• **Work to complete**:
For every line in the material below that holds "Otimização", report the line.

• **Dataset records**:
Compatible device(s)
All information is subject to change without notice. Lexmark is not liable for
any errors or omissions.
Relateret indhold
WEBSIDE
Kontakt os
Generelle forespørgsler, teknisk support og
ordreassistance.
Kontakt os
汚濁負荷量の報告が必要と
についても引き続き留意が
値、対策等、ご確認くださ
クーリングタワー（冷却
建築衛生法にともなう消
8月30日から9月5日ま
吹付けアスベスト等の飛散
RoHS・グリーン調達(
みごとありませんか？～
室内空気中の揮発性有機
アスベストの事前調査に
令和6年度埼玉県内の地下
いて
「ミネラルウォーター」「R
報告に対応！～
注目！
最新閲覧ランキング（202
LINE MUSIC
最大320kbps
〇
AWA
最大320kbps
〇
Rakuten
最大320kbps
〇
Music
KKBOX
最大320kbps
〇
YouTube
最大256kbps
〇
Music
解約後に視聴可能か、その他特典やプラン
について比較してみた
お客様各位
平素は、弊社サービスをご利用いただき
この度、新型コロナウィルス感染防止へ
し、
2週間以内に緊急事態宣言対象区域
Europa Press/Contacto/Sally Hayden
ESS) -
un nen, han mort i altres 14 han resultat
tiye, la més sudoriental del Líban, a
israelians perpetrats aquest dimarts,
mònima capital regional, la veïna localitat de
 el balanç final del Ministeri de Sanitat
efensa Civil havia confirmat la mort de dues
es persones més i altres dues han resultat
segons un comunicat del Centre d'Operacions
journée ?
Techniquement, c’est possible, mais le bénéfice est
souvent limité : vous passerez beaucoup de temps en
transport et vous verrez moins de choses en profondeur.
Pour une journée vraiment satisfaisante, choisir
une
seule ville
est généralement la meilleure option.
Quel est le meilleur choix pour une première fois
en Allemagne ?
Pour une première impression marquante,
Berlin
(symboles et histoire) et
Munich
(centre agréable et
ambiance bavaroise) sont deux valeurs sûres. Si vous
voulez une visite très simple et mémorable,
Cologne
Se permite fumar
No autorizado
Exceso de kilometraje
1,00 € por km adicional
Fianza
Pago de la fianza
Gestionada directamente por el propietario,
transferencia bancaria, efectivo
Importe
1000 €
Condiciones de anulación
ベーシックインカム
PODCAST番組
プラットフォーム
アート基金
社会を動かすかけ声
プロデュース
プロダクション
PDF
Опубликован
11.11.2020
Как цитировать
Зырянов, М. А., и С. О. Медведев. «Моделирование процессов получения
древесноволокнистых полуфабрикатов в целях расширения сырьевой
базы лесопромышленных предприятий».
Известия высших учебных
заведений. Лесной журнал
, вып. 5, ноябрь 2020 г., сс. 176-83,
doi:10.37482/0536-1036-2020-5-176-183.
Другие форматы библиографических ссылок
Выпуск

...

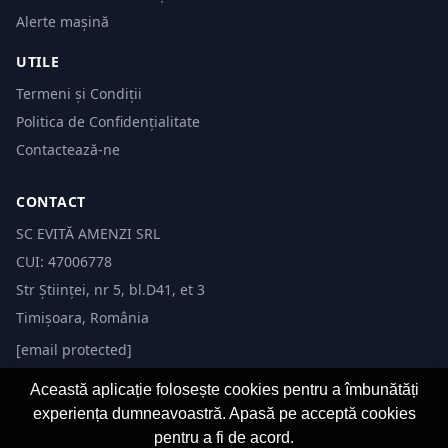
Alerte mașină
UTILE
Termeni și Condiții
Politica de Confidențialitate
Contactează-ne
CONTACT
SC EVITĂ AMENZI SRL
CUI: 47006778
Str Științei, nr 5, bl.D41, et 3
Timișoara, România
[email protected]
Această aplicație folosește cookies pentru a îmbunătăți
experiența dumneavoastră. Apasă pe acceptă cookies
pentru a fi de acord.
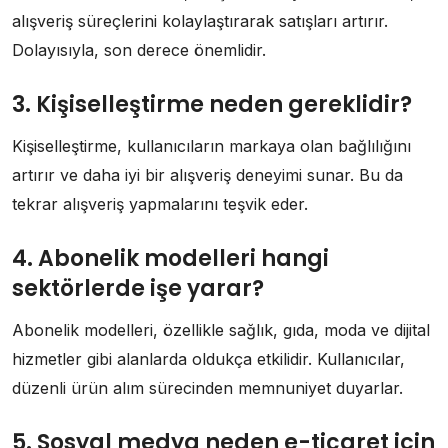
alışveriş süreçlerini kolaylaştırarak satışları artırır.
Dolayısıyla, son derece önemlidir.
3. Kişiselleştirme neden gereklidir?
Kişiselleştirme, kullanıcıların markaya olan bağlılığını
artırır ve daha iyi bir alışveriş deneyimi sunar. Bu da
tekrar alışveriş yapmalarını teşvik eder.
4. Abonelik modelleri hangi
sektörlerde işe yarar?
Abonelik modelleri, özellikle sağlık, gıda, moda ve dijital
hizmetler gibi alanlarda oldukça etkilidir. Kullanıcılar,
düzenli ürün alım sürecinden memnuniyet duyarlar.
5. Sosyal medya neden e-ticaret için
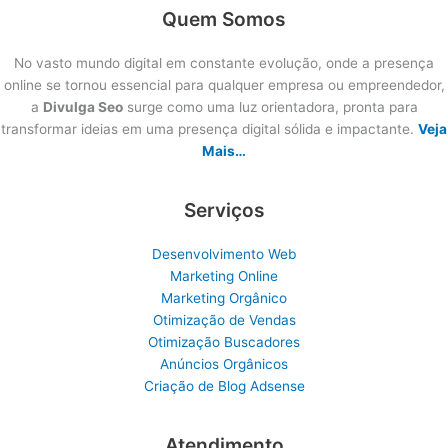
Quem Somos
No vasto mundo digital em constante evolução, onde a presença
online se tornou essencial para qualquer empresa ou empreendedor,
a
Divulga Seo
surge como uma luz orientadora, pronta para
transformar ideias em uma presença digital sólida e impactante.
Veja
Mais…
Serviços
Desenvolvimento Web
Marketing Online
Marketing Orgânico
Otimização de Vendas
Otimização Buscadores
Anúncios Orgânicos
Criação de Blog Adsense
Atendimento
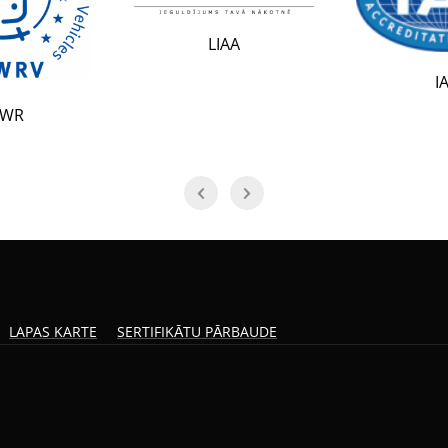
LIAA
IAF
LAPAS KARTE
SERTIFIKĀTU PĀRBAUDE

--

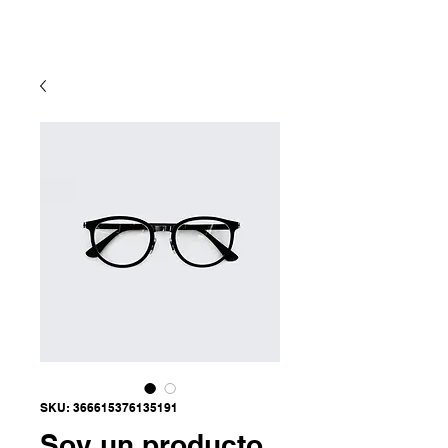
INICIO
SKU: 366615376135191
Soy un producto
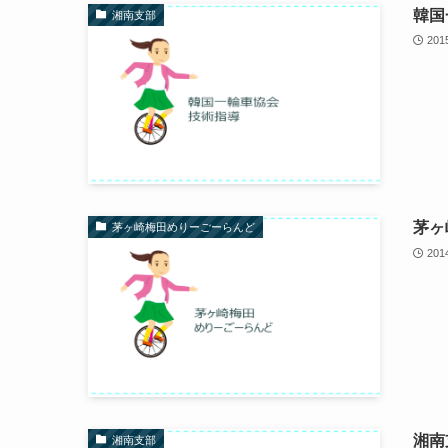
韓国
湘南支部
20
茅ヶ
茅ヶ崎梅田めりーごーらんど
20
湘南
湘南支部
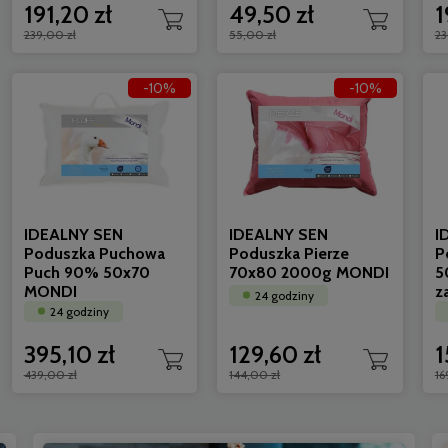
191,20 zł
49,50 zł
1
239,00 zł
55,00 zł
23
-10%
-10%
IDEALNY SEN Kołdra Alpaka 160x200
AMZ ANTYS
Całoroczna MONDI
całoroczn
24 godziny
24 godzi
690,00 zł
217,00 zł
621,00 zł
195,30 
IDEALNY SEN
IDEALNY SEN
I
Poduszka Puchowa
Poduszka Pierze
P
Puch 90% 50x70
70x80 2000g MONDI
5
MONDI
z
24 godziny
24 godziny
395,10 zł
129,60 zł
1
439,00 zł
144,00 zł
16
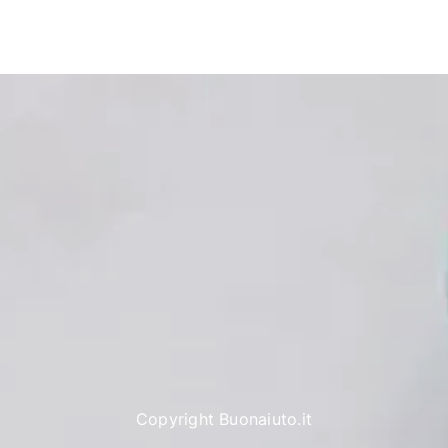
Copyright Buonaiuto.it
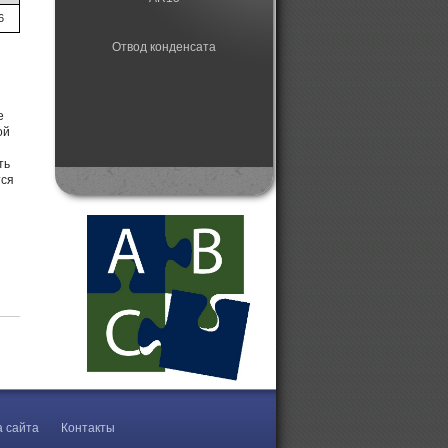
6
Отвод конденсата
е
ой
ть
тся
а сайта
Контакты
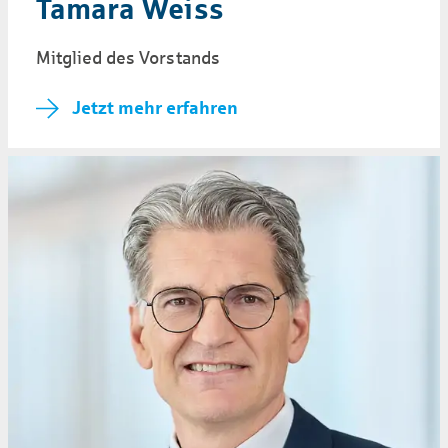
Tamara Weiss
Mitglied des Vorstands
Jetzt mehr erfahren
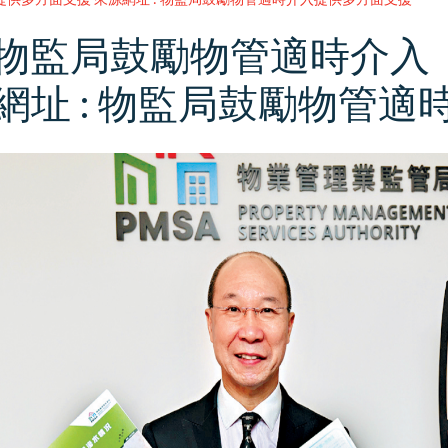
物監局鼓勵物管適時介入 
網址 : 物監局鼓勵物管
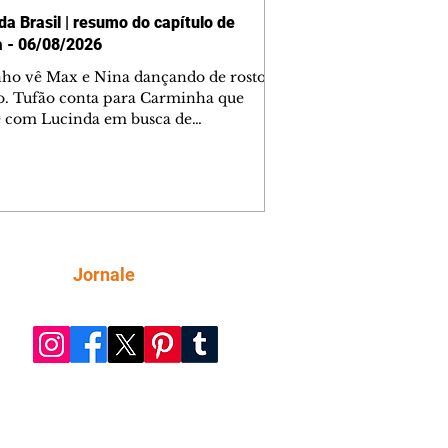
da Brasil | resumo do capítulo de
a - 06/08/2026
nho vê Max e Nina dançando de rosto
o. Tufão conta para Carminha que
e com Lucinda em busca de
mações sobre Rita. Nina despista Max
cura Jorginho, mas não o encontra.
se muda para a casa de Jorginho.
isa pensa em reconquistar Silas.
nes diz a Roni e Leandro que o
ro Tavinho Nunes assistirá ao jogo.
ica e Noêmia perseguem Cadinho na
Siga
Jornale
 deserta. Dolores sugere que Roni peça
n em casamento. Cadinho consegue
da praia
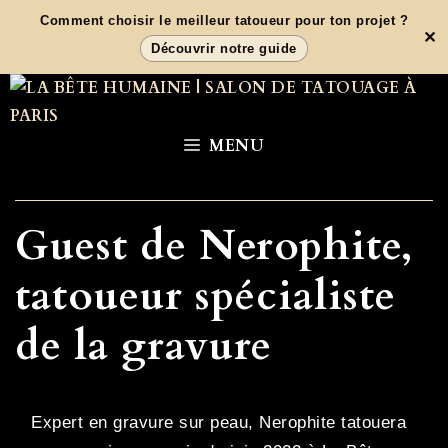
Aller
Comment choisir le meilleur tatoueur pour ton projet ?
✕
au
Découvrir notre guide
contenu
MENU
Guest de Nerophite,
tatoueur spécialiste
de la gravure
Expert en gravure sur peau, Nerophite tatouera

• **Answer**:
Otimização de Vendas
Otimização Buscadores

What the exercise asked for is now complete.